Saved data entries:
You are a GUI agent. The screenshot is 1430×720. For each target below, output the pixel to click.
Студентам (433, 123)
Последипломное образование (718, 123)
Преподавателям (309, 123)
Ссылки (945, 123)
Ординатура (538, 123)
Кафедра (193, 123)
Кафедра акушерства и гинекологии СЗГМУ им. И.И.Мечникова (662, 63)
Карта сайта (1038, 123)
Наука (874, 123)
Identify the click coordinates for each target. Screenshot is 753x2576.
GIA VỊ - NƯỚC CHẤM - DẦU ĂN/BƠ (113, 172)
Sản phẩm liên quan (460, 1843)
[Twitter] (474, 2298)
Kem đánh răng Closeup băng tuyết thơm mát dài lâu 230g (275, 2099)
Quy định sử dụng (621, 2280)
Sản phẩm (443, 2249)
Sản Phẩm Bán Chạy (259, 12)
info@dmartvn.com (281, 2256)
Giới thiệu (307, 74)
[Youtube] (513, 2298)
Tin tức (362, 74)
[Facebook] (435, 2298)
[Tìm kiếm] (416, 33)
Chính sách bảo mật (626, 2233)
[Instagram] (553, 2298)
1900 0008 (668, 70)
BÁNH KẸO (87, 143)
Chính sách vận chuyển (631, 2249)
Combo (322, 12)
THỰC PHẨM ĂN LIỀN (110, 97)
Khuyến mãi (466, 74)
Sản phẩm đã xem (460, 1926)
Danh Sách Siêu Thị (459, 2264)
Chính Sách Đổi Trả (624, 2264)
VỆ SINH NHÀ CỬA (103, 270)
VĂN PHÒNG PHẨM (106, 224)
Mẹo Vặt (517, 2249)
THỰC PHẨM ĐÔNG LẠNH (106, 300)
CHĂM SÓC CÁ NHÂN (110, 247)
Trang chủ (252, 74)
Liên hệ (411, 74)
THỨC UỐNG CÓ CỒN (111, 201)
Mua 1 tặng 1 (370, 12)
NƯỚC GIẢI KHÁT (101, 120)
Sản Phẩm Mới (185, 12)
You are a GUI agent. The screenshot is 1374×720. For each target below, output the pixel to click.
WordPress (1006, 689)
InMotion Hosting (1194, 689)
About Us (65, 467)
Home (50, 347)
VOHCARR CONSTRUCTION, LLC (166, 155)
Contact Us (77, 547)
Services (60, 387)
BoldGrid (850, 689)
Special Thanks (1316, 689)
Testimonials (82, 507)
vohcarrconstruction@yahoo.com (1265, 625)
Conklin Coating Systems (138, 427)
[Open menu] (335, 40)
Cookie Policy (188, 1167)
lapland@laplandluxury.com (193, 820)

Exercise:
Nothing should be omitted or altered. Retype the records exactly.

Your response:
You are a GUI agent. The screenshot is 1430×720. For each target below, output the pixel to click.
Студентам (433, 123)
Последипломное образование (718, 123)
Преподавателям (309, 123)
Ссылки (945, 123)
Ординатура (538, 123)
Кафедра (193, 123)
Кафедра акушерства и гинекологии СЗГМУ им. И.И.Мечникова (662, 63)
Карта сайта (1038, 123)
Наука (874, 123)
Identify the click coordinates for each target. Screenshot is 753x2576.
GIA VỊ - NƯỚC CHẤM - DẦU ĂN/BƠ (113, 172)
Sản phẩm liên quan (460, 1843)
[Twitter] (474, 2298)
Kem đánh răng Closeup băng tuyết thơm mát dài lâu 230g (275, 2099)
Quy định sử dụng (621, 2280)
Sản phẩm (443, 2249)
Sản Phẩm Bán Chạy (259, 12)
info@dmartvn.com (281, 2256)
Giới thiệu (307, 74)
[Youtube] (513, 2298)
Tin tức (362, 74)
[Facebook] (435, 2298)
[Tìm kiếm] (416, 33)
Chính sách bảo mật (626, 2233)
[Instagram] (553, 2298)
1900 0008 (668, 70)
BÁNH KẸO (87, 143)
Chính sách vận chuyển (631, 2249)
Combo (322, 12)
THỰC PHẨM ĂN LIỀN (110, 97)
Khuyến mãi (466, 74)
Sản phẩm đã xem (460, 1926)
Danh Sách Siêu Thị (459, 2264)
Chính Sách Đổi Trả (624, 2264)
VỆ SINH NHÀ CỬA (103, 270)
VĂN PHÒNG PHẨM (106, 224)
Mẹo Vặt (517, 2249)
THỰC PHẨM ĐÔNG LẠNH (106, 300)
CHĂM SÓC CÁ NHÂN (110, 247)
Trang chủ (252, 74)
Liên hệ (411, 74)
THỨC UỐNG CÓ CỒN (111, 201)
Mua 1 tặng 1 (370, 12)
NƯỚC GIẢI KHÁT (101, 120)
Sản Phẩm Mới (185, 12)
You are a GUI agent. The screenshot is 1374×720. For each target below, output the pixel to click.
WordPress (1006, 689)
InMotion Hosting (1194, 689)
About Us (65, 467)
Home (50, 347)
VOHCARR CONSTRUCTION, LLC (166, 155)
Contact Us (77, 547)
Services (60, 387)
BoldGrid (850, 689)
Special Thanks (1316, 689)
Testimonials (82, 507)
vohcarrconstruction@yahoo.com (1265, 625)
Conklin Coating Systems (138, 427)
[Open menu] (335, 40)
Cookie Policy (188, 1167)
lapland@laplandluxury.com (193, 820)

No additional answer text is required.